The five-discipline sport celebrates its 100th birthday at London 2012 but critics argue that it is an anachronism, an esoteric event struggling to get television ratings in an already crowded Olympic schedule.
That is fiercely denied by Germany's Klaus Schormann, the positively messianic president of the International Modern Pentathlon Union for the past 20 years who says the sport richly deserves to be called modern, especially in London where competitors are using laser pistols and electronic targets for the first time.
Once a sport dominated by military officers - including a notorious Russian cheat - modern pentathlon would not look out of place in a James Bond film now.
"Thanks for 100 years, let's look forward to another 100 years. That is our goal," said Schormann whose sport survived a vote in 2005 on its Olympic future.
Despite Schormann's optimism, modern pentathlon's days could be numbered.

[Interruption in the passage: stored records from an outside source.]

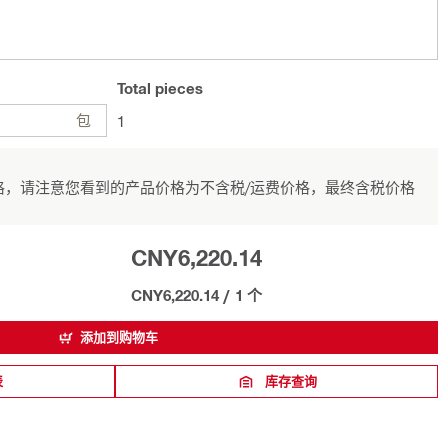
Total
pieces
包
1
，请注意您看到的产品价格为不含税/运费价格，最终含税价格
CNY6,220.14
CNY6,220.14
/
1 个
添加到购物车
表
库存查询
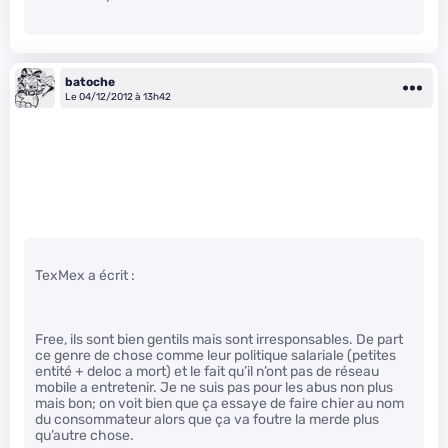
batoche
Le 04/12/2012 à 13h42
TexMex a écrit :
Free, ils sont bien gentils mais sont irresponsables. De part
ce genre de chose comme leur politique salariale (petites
entité + deloc a mort) et le fait qu’il n’ont pas de réseau
mobile a entretenir. Je ne suis pas pour les abus non plus
mais bon; on voit bien que ça essaye de faire chier au nom
du consommateur alors que ça va foutre la merde plus
qu’autre chose.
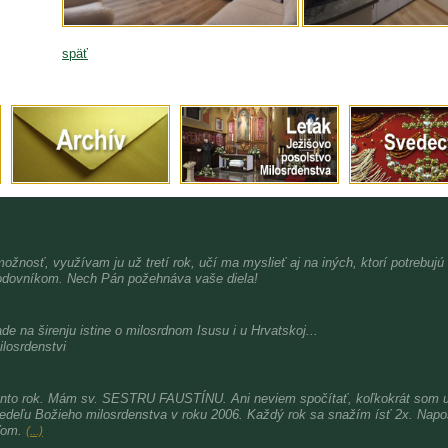
späť
možnosť, využívam ju už tretí rok, učí ma myslieť aj na iných, ktorí potrebujú
dovníkom. Nech Pán požehnáva vaše diela!
de na širenju istine o milosrdnom Isusu i u Hrvatskoj...
ilosrdenstvi
nto rok. Mám sv. SESTRU FAUSTÍNU. Ani neviem spočítať, koľkokrát som už 
nedeľu Božieho milosrdenstva v roku 2006. Každý rok sa snažím ísť 2x. Nap
ďom.
(...)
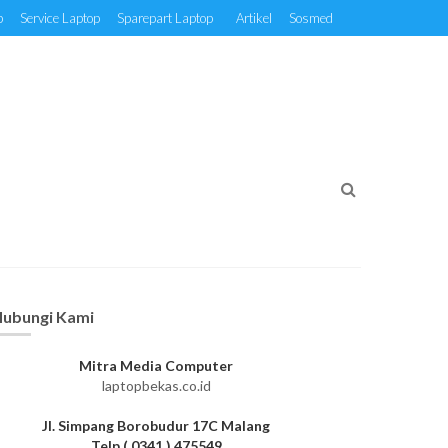
p
Service Laptop
Sparepart Laptop
Artikel
Sosmed
ubungi Kami
Mitra Media Computer
laptopbekas.co.id
Jl. Simpang Borobudur 17C Malang
Telp ( 0341 ) 475549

Next year, the International Olympic Committee (IOC) will pick 25 core sports for the 2020 Games onwards.
One sport will be cut from the program and a new one will be introduced as the IOC seeks to keep the Games relevant to a younger audience.
Baseball and softball are competing with karate, roller sports, sports climbing, squash, wakeboard and the martial art of wushu for a spot in the 2020 Games, when the hosts will be either Istanbul, Madrid or Tokyo, and Olympic analysts say modern pentathlon could be at risk of losing its place.
In London on Saturday, meanwhile, the competitors were fencing and swimming in the Olympic Park.
Then they were due to head to Greenwich Park for riding, running and shooting. By the time they get to Rio de Janeiro in 2012, the athletes will be competing in one venue over the one day which should help the sport to be more televisual.
"It is a very compact sport now. I think Coubertin would be very proud," Schormann said. "The sport is the most modern in the Olympics with all the technology we have, with laser shooting at electronic targets."
Coubertin crusaded fervently for modern pentathlon's inclusion in the Olympics. He wanted soldiers around the world to be involved in friendly competition.
The baron would have been turning in his grave over the exploits of Soviet military officer Boris Onischenko in the now-discontinued team event at the 1976 Montreal Olympics.
Competitors became suspicious about his fencing scores and he was found to have equipped his sword with a hidden circuit breaker that meant he could record a hit at the touch of a button. He was disqualified, whisked away in disgrace and never seen again outside the Soviet Union.
No sport would ever dare to boast that it is drug-free but Schormann argues that the new format in modern pentathlon offers no real advantage to the cheat looking for a chemical boost.
"You are competing in so many disciplines (fencing, swimming, riding, running and shooting) that it makes no sense. You are training your body in balance with the five disciplines," he told Reuters in an interview at the fencing hall, barely able to contain his enthusiasm as modern pentathlon stepped into the Olympic limelight for a day.
Detractors say it is an elitist sport that is far too expensive.
Schormann said: "We are reducing the costs all the time. You just load your battery to shoot. The horses are supplied by the organizing committee. You use your fencing equipment for years."
The competitors have changed too. "They are not any longer dominated by military people. We have soldiers and police but 80 percent or more nowadays are students," he said.
Schormann, himself a modern pentathlete for Germany from 1961-1974, said: "It's exciting for the spectators and the athletes. They love it. To celebrate another 100 years for our sport, that is the goal for the future."